• Your objective:
Reading through the lines below, count those that include the string "Juan"; the answer is that number and nothing else.

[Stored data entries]
——————————

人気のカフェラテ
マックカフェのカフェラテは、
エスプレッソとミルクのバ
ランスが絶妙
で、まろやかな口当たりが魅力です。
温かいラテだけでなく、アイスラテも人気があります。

——————————

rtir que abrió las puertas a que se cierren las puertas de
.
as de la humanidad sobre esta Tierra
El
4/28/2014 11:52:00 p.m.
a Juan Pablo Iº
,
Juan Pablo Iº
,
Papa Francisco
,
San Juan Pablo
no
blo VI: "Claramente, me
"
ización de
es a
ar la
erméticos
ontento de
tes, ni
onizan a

——————————

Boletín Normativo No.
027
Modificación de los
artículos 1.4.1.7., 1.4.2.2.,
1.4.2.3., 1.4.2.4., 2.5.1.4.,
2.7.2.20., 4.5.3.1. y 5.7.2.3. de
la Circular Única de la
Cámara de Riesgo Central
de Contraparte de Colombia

——————————

• Answer area:
3